How does child support address extraordinary medical expenses?

In Colorado family law, there is no such thing as “one size fits all.” The law tries to account for every possibility and make its determinations based on what is necessary, but there are unavoidable complexities. This is especially true with child support. The state uses child support guidelines based on income and expenses to calculate how much will be paid. However, in many cases, there are deviations that need to be factored in. One is if there are extraordinary medical expenses. For parents who are confronted by a divorce or are already divorced and are facing this difficult challenge, it is imperative to understand what the law says about this issue.

A child’s medical needs must be covered

When there is a child support order, the medical coverage is part of it. One or both parents will be required to provide this medical and dental insurance whether that is through work, through purchasing a policy or via other means. Insurance premiums will be in the basic child support order. The parents may share this cost based on their income. A problem that can arise with medical and dental coverage is if the child has an extraordinary medical need that goes beyond the insurance coverage. It is important that the parties are aware of how this is handled.
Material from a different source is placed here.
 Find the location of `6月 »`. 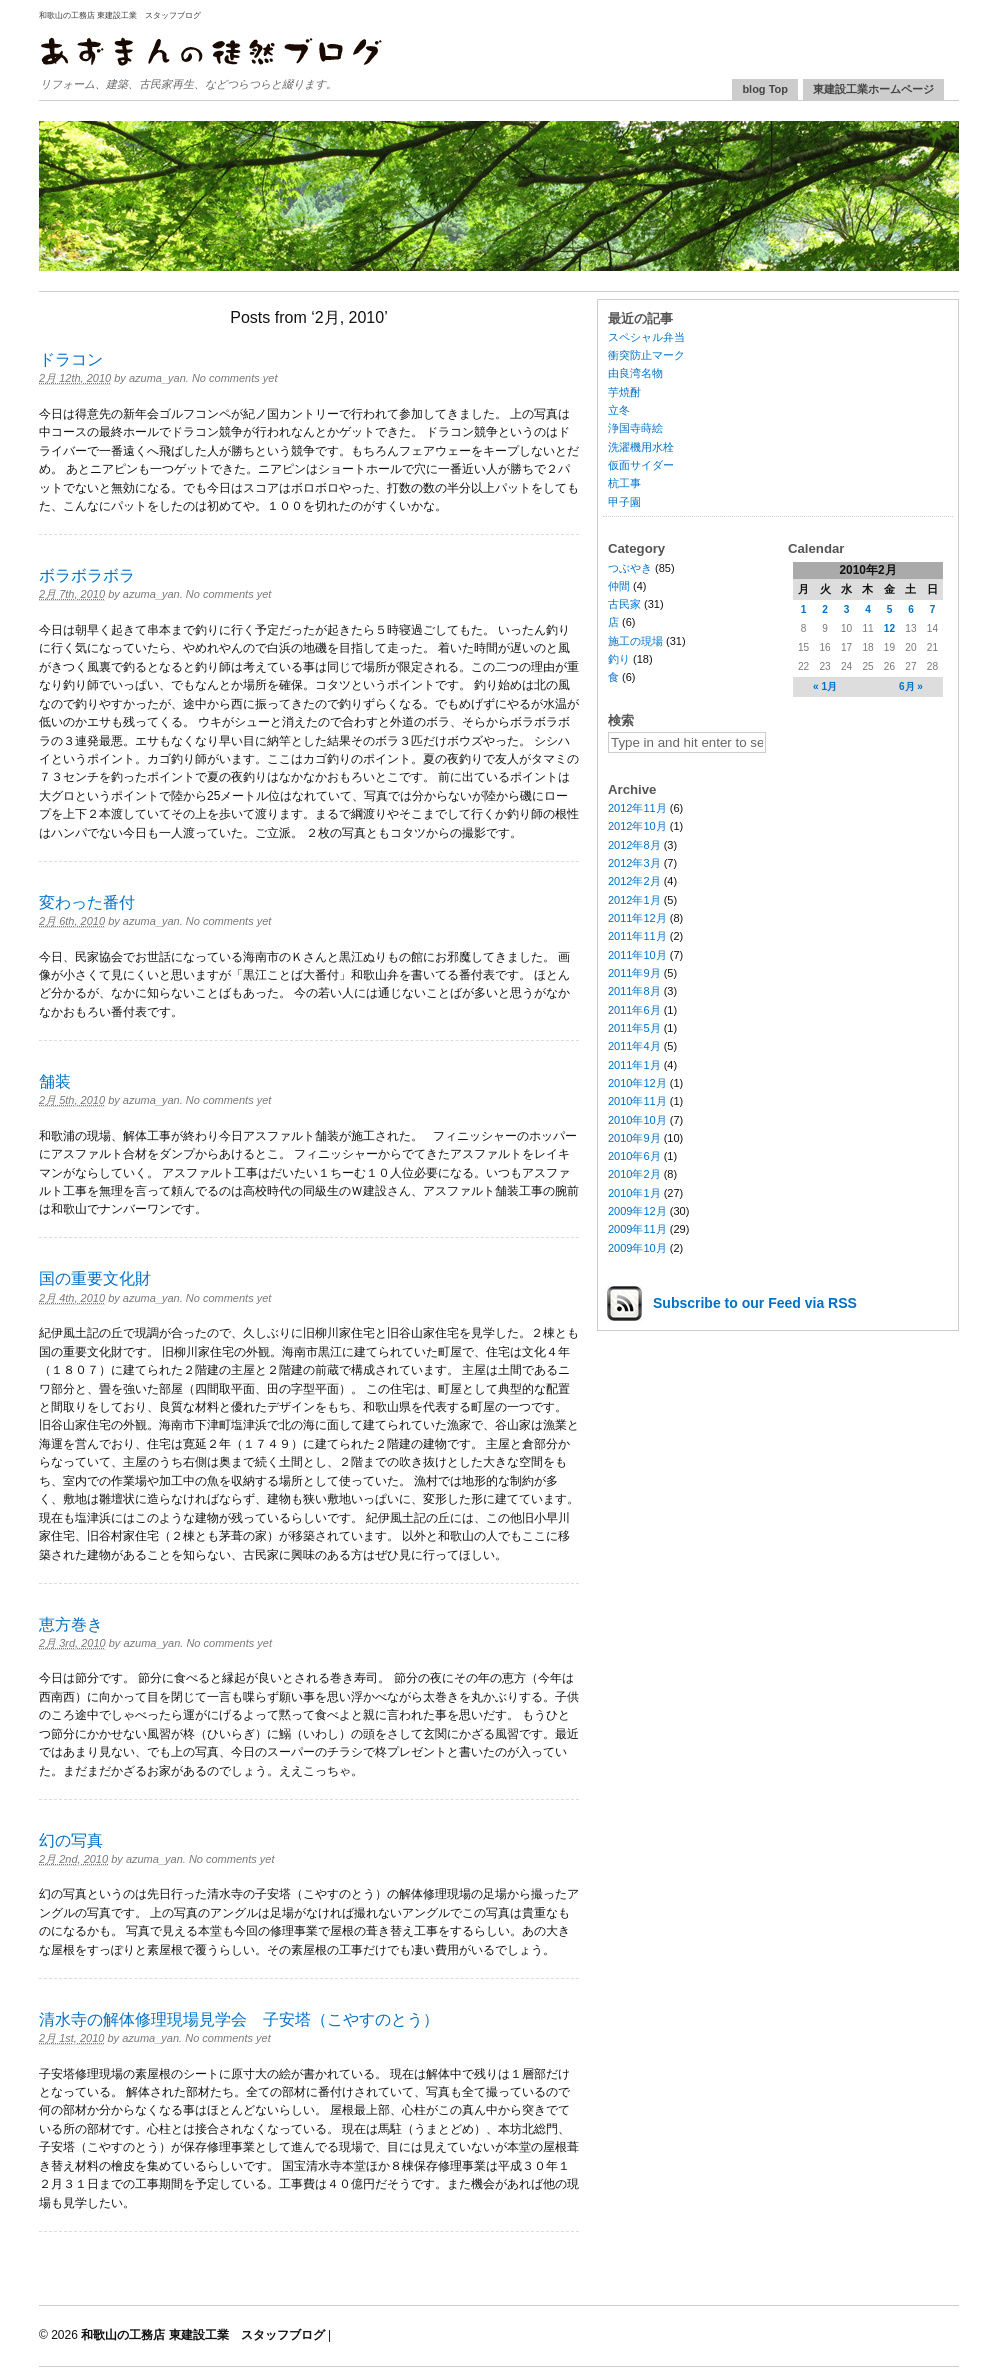

6月 » is located at coordinates (911, 686).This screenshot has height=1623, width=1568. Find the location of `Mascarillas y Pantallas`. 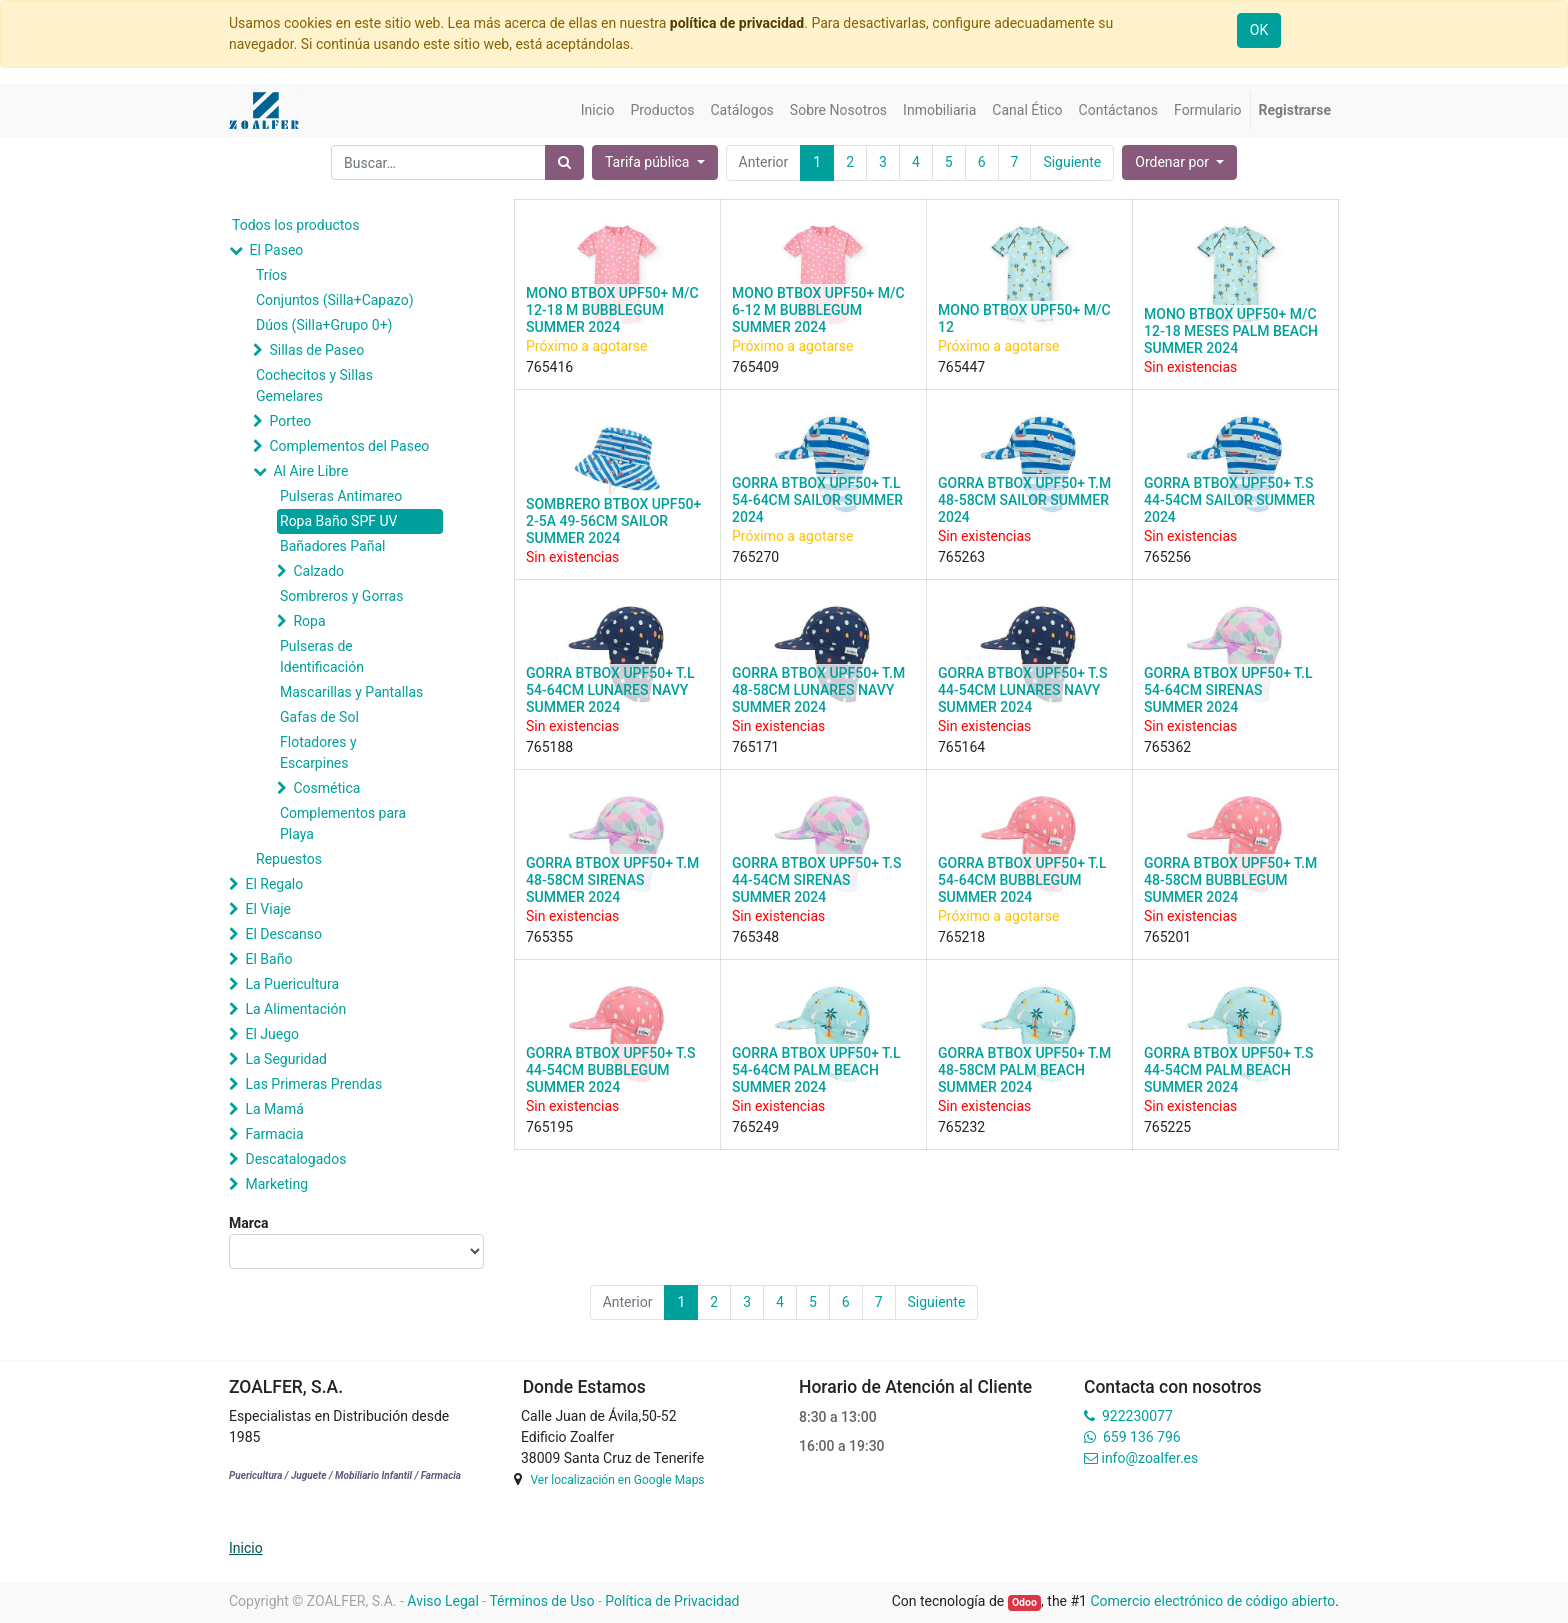

Mascarillas y Pantallas is located at coordinates (351, 692).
Extraordinary medical expenses will be added to the child support obligation and shared between the parents just as a conventional type of coverage. This too is based on their adjusted gross incomes and is split proportionally. When considering an extraordinary expense, it could be something as common as orthodontics or it could be based on more serious issues like asthma, a chronic health condition, the need for physical therapy and vision. This could be exorbitantly costly if it is an illness or condition that requires extensive treatment, surgery and rehabilitation. If the child is found to have behavioral or mental health problems, that too could be categorized as an extraordinary medical expense when paying for psychiatric therapy or counseling.
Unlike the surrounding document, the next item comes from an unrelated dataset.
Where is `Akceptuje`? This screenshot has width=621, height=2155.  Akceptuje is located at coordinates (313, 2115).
Dealing with extraordinary medical costs under child support

In any family law case, parents in general will want the best for their child. Still, large out of pocket costs can be a source for acrimony as to its necessity. Some parents might balk at the extra expense or there could be rampant dispute as to how those costs are shared between them. When the child support amount is set or there are concerns as to the possibility of extraordinary medical expenses, it is important to understand the law. Having experienced guidance to handle the situation may be crucial.